It’s relatively easy to identify most stakeholders. Once they have been identified it’s relatively easy to put together a communication plan which allows you to tell them what they need to know. The plan can include two way communication events such as requirements analysis, Q&A events, document reviews and user tests. These are all part of the tried and tested approach to stakeholder management.
Rather more difficult is the management of stakeholder expectations. The project manager can issue crystal clear bulletins about what has been agreed and what is actually happening. At some point these butt up against stakeholder assumptions, recollections and aspirations. The bits which match will bolster the stakeholder’s world view. The bits which don’t match may provoke a reaction. If they do, that’s all to the good as it allows the project manager to identify and deal with any mismatch between the project as agreed and stakeholder expectations. But not all readers will bother to react. The danger comes when stakeholders skim project communications for the bits which confirm their expectations and ignore the rest. Then expectations may begin to diverge substantially from the project aims. Once that happens to any extent the project will never be a success. It may deliver to scope, cost and timescale but it won’t be viewed as successful because it’s not delivering what stakeholders have come to expect.
For a project manager to become a good stakeholder manager, it’s necessary to look beyond the project’s formal structured communication, and apply the black arts of expectation analysis and expectation management. Catch a straying expectation before it’s far from the straight and narrow and it’s easy to nudge it back on course. Let it stray long enough to become feral and you may not catch it in the lifetime of the project.

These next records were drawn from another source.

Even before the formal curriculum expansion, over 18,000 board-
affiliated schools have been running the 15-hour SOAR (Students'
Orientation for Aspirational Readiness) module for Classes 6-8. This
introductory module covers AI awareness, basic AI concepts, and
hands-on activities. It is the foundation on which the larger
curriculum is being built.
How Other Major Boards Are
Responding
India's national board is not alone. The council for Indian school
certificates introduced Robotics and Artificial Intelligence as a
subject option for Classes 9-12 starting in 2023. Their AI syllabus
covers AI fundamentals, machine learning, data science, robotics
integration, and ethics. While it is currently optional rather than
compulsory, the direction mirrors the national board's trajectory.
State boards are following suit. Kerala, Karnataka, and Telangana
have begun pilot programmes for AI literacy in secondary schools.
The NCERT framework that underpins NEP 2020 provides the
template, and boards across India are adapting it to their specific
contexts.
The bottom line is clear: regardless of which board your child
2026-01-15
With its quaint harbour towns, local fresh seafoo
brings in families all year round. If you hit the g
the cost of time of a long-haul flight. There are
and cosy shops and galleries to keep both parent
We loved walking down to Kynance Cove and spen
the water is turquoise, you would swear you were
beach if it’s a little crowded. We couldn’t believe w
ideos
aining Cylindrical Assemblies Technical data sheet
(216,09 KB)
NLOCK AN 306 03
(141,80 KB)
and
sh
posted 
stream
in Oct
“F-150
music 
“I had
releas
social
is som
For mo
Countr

Becoming a curator of expectations requires a diverse set of skills, but the core skill is networking. Informal chats can alert the project manager to straying expections much more quickly than any formal discussion. It’s not just the obvious stakeholders who can be useful sources of information. Other projects and BAU targets may hide a reliance on invalid expectations, and people may set such targets as a means of pressurising a project to change its remit.

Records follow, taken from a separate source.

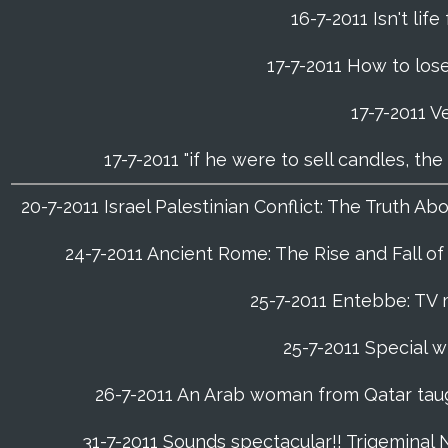
16-7-2011 Isn't life
17-7-2011 How to lose
17-7-2011 V
17-7-2011 "if he were to sell candles, th
20-7-2011 Israel Palestinian Conflict: The Truth 
24-7-2011 Ancient Rome: The Rise and Fall o
25-7-2011 Entebbe: TV 
25-7-2011 Special w
26-7-2011 An Arab woman from Qatar tau
31-7-2011 Sounds spectacular!! Trigeminal 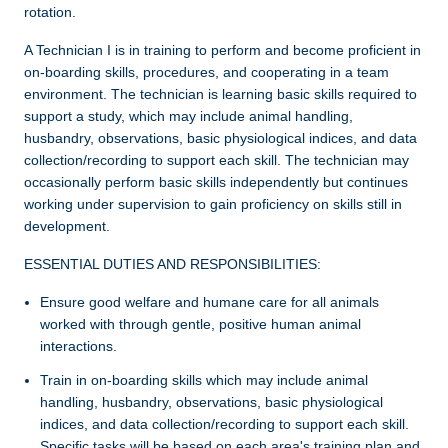
rotation.
A Technician I is in training to perform and become proficient in
on-boarding skills, procedures, and cooperating in a team
environment. The technician is learning basic skills required to
support a study, which may include animal handling,
husbandry, observations, basic physiological indices, and data
collection/recording to support each skill. The technician may
occasionally perform basic skills independently but continues
working under supervision to gain proficiency on skills still in
development.
ESSENTIAL DUTIES AND RESPONSIBILITIES:
Ensure good welfare and humane care for all animals
worked with through gentle, positive human­ animal
interactions.
Train in on-boarding skills which may include animal
handling, husbandry, observations, basic physiological
indices, and data collection/recording to support each skill.
Specific tasks will be based on each area's training plan and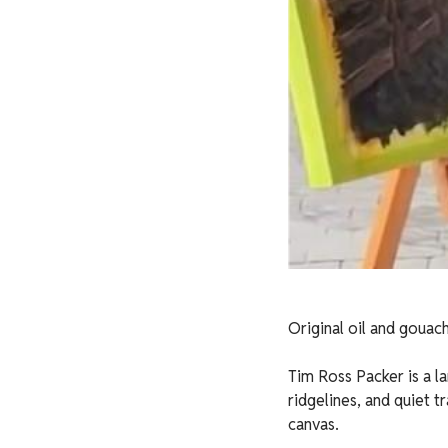
Original oil and gouach
Tim Ross Packer is a la
ridgelines, and quiet t
canvas.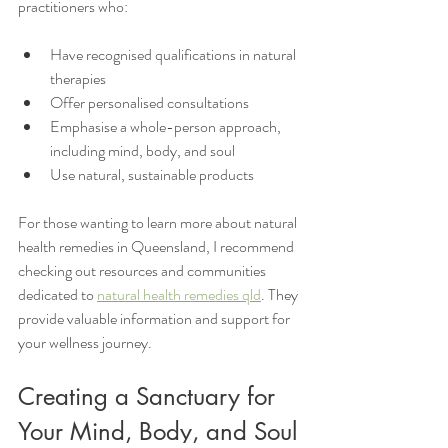
practitioners who:
Have recognised qualifications in natural 
therapies
Offer personalised consultations
Emphasise a whole-person approach, 
including mind, body, and soul
Use natural, sustainable products
For those wanting to learn more about natural 
health remedies in Queensland, I recommend 
checking out resources and communities 
dedicated to 
natural health remedies qld
. They 
provide valuable information and support for 
your wellness journey.
Creating a Sanctuary for 
Your Mind, Body, and Soul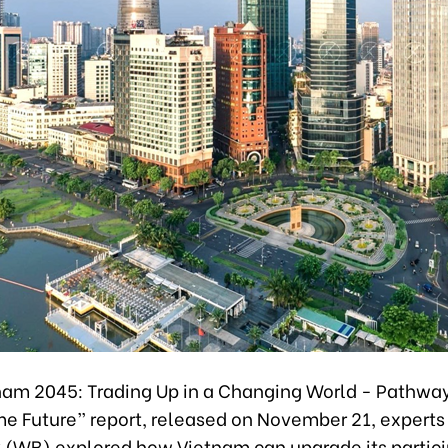
etnam 2045: Trading Up in a Changing World - Pathway
e Future” report, released on November 21, experts
 (WB) explored how Vietnam can upgrade its partici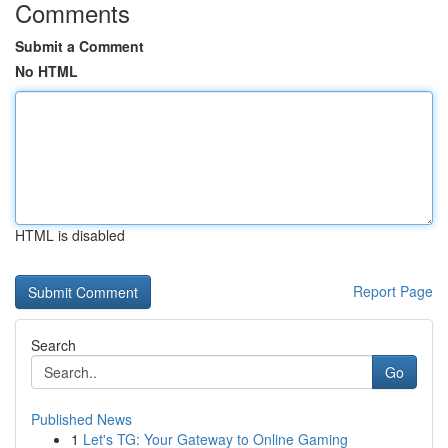
Comments
Submit a Comment
No HTML
HTML is disabled
Report Page
Search
Go
Published News
1
Let's TG: Your Gateway to Online Gaming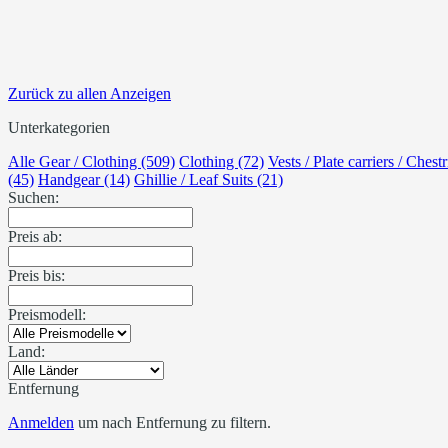
Zurück zu allen Anzeigen
Unterkategorien
Alle Gear / Clothing (509)
Clothing (72)
Vests / Plate carriers / Chest
(45)
Handgear (14)
Ghillie / Leaf Suits (21)
Suchen:
Preis ab:
Preis bis:
Preismodell:
Land:
Entfernung
Anmelden
um nach Entfernung zu filtern.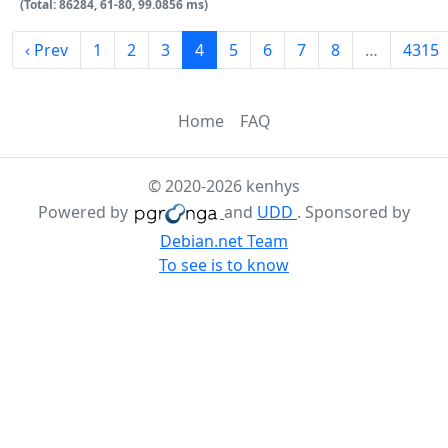
(Total: 86284, 61-80, 99.0856 ms)
‹ Prev
1
2
3
4
5
6
7
8
…
4315
Home
FAQ
© 2020-2026 kenhys
Powered by
and
UDD
. Sponsored by
Debian.net Team
To see is to know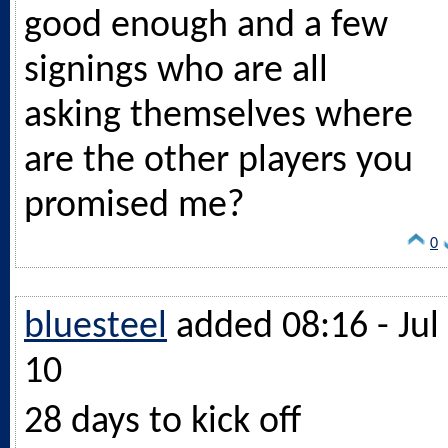
good enough and a few
signings who are all
asking themselves where
are the other players you
promised me?
0
bluesteel
added 08:16 - Jul
10
28 days to kick off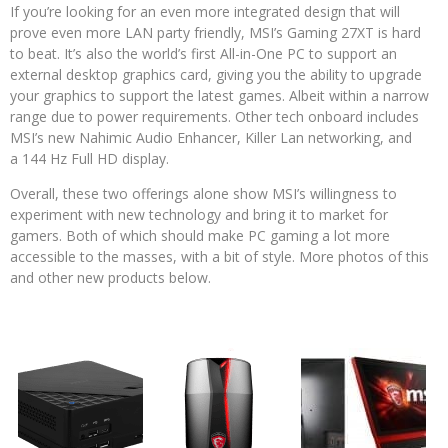
If you’re looking for an even more integrated design that will
prove even more LAN party friendly, MSI’s Gaming 27XT is hard
to beat. It’s also the world’s first All-in-One PC to support an
external desktop graphics card, giving you the ability to upgrade
your graphics to support the latest games. Albeit within a narrow
range due to power requirements. Other tech onboard includes
MSI’s new Nahimic Audio Enhancer, Killer Lan networking, and
a 144 Hz Full HD display.
Overall, these two offerings alone show MSI’s willingness to
experiment with new technology and bring it to market for
gamers. Both of which should make PC gaming a lot more
accessible to the masses, with a bit of style. More photos of this
and other new products below.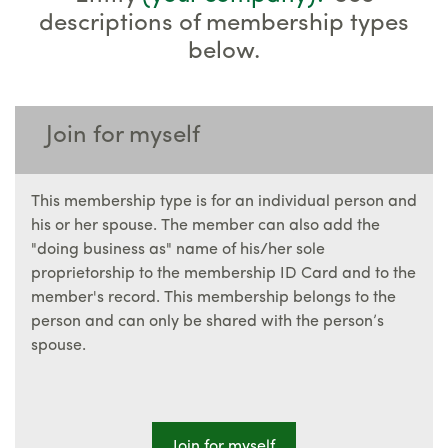
descriptions of membership types
below.
Join for myself
This membership type is for an individual person and
his or her spouse. The member can also add the
"doing business as" name of his/her sole
proprietorship to the membership ID Card and to the
member's record. This membership belongs to the
person and can only be shared with the person’s
spouse.
Join for myself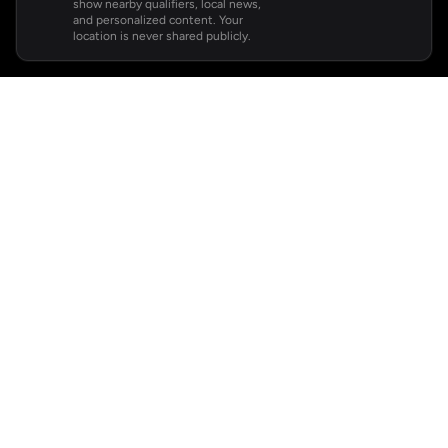
show nearby qualifiers, local news,
and personalized content. Your
location is never shared publicly.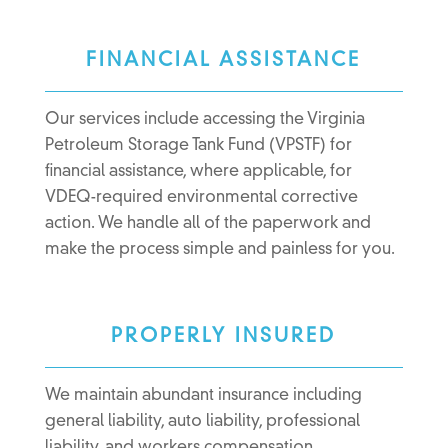
FINANCIAL ASSISTANCE
Our services include accessing the Virginia
Petroleum Storage Tank Fund (VPSTF) for
financial assistance, where applicable, for
VDEQ-required environmental corrective
action. We handle all of the paperwork and
make the process simple and painless for you.
PROPERLY INSURED
We maintain abundant insurance including
general liability, auto liability, professional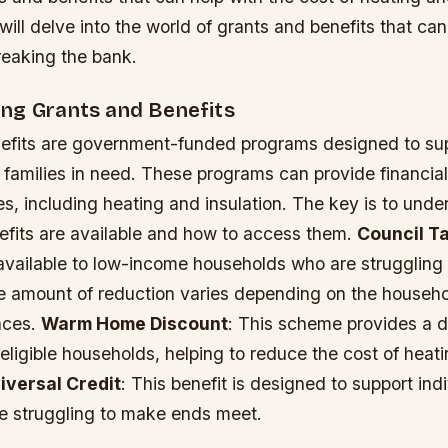
e will delve into the world of grants and benefits that ca
reaking the bank.
ng Grants and Benefits
efits are government-funded programs designed to su
 families in need. These programs can provide financial
s, including heating and insulation. The key is to und
efits are available and how to access them.
Council T
 available to low-income households who are struggling 
he amount of reduction varies depending on the househ
nces.
Warm Home Discount
: This scheme provides a d
r eligible households, helping to reduce the cost of heat
iversal Credit
: This benefit is designed to support ind
re struggling to make ends meet.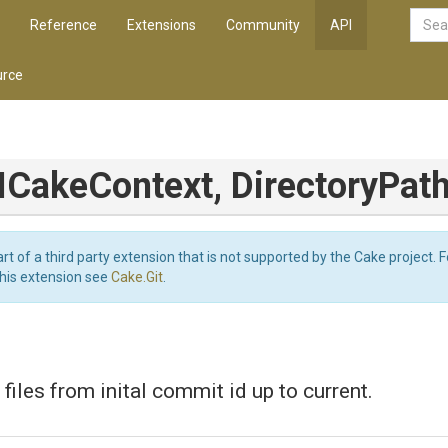
Reference
Extensions
Community
API
rce
(ICakeContext,
DirectoryPath
art of a third party extension that is not supported by the Cake project. 
this extension see
Cake.Git
.
files from inital commit id up to current.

Sometimes divergent expectations arise because the business has moved on from the original project requirements, and the project may need to change in order to deliver business benefits.

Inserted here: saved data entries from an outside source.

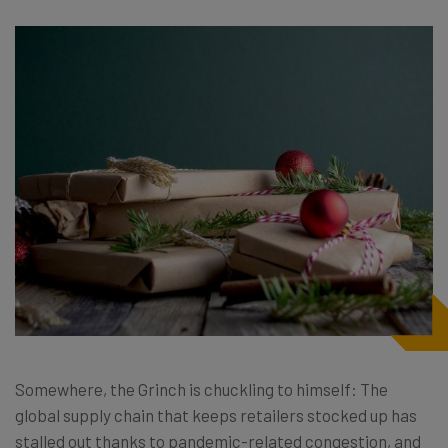
Somewhere, the Grinch is chuckling to himself: The
global supply chain that keeps retailers stocked up has
stalled out thanks to pandemic-related congestion, and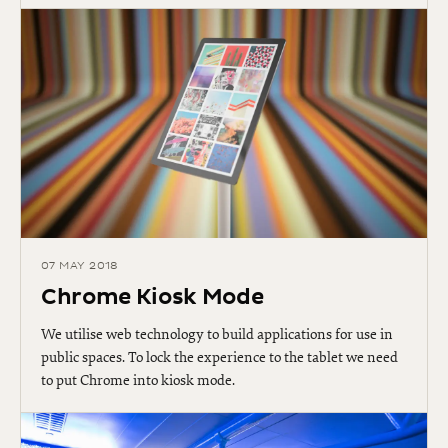
07 MAY 2018
Chrome Kiosk Mode
We utilise web technology to build applications for use in
public spaces. To lock the experience to the tablet we need
to put Chrome into kiosk mode.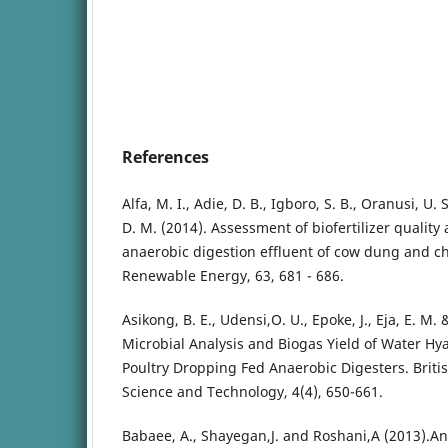
References
Alfa, M. I., Adie, D. B., Igboro, S. B., Oranusi, U. 
D. M. (2014). Assessment of biofertilizer quality
anaerobic digestion effluent of cow dung and c
Renewable Energy, 63, 681 - 686.
Asikong, B. E., Udensi,O. U., Epoke, J., Eja, E. M. 
Microbial Analysis and Biogas Yield of Water H
Poultry Dropping Fed Anaerobic Digesters. Britis
Science and Technology, 4(4), 650-661.
Babaee, A., Shayegan,J. and Roshani,A (2013).An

It may not be easy to decide whether expectations should be brought in line or the project changed to meet expectations. This is where stakeholder management feeds into risk and issue management, and through that to the broader project governance and sponsorship if it appears that problems are going beyond the authority delegated to the project manager.
You can, in isolation, deliver a project which meets all its objectives. But unless you step outside the ivory tower and keep abreast of events in the wider context the project may not be seen to be successful. That’s why a project manager needs a taste for coffee, beer and cocktails, not to mention a tolerance for the smoky, windy conditions endured by the huddles which gather outside the doors of most office buildings.